I guess Elysium agrees with me that the federal court in this case has been fast asleep and will believe anything that it is fed. We'll see if that remains true.

Rather than review the brief in detail, I will summarize thus:

Elysium is conflating its Patent Misuse claim (which involves sums allegedly due for trademark licensing) with ChromaDex's potential future claim for patent infringement based on a completely different set of operative facts, which is Elysium's apparent subsequent patent infringement.

I think that even this federal court would not hold that a plaintiff's mooted patent misuse claim could be revived if the plaintiff credibly threatened to infringe? This strikes me as nonsense.

Wait, here's more BS verbal sophistry! Elysium says,

The reason courts require a covenant not to sue for infringement to moot a claim seeking a declaratory judgment of patent invalidity or unenforceability is obvious...

That's sophistry because the declaratory judgment in this case is not for patent invalidity or unenforceability, but for Patent Misuse. Patent Misuse does not render a patent invalid or unenforceable -- or at least, not after the alleged misuse has been purged.

That's ChromaDex's point -- the alleged misuse of the trademark agreement has been purged, so there is no longer any possibility that the patent can be found invalid or unenforceable due to patent misuse.

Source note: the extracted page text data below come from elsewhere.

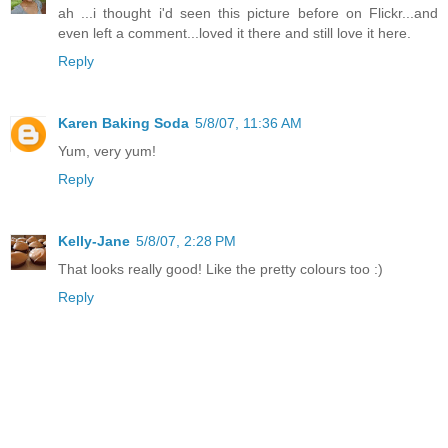
ah ...i thought i'd seen this picture before on Flickr...and
even left a comment...loved it there and still love it here.
Reply
Karen Baking Soda
5/8/07, 11:36 AM
Yum, very yum!
Reply
Kelly-Jane
5/8/07, 2:28 PM
That looks really good! Like the pretty colours too :)
Reply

What is this I say, that purging the misuse allows enforcement of the patent? You don't need to be a legal expert to find it; it's the blackest of black letter law -- you can read it right on wikipedia:

Most types of misuse can be erased (or "purged") so the patent is valid again by abandoning the misusing practice and causing its effects to fully dissipate.

 

So Elysium's absurd argument comes to this: The only way ChromaDex can purge a patent misuse is by forfeiting the patent. The law certainly does not say anything like that.

 

Elysium next argues that under MedImmune, a licensee is entitled to seek a declaratory judgment to resolve whether or not they are infringing, rather than to risk treble damages.

That may be a correct reading of MedImmune, but it's irrelevant to the Patent Misuse claim here, which is resolved.

If Elysium wants to determine whether it has a right to infringe ChromaDex's patent, that will require ANOTHER declaratory judgment action, one seeking to determine the validity of ChromaDex's patent -- not unlike what Elysium is actually brewing in its IPR proceeding before the PTAB.

The fact that Elysium might also be asserting a DIFFERENT Declaratory Judgment action relating to the general validity of ChromaDex's intellectual property does not entitle it to pursue THIS declaratory judgment action, which is about something else.

Even if Elysium is right that "Under the totality of the circumstances, there is a real and immediate controversy between the parties," that controversy is not about patent misuse; it is about Elysium's apparent desire to infringe even absent misuse.

That controversy is not before this court.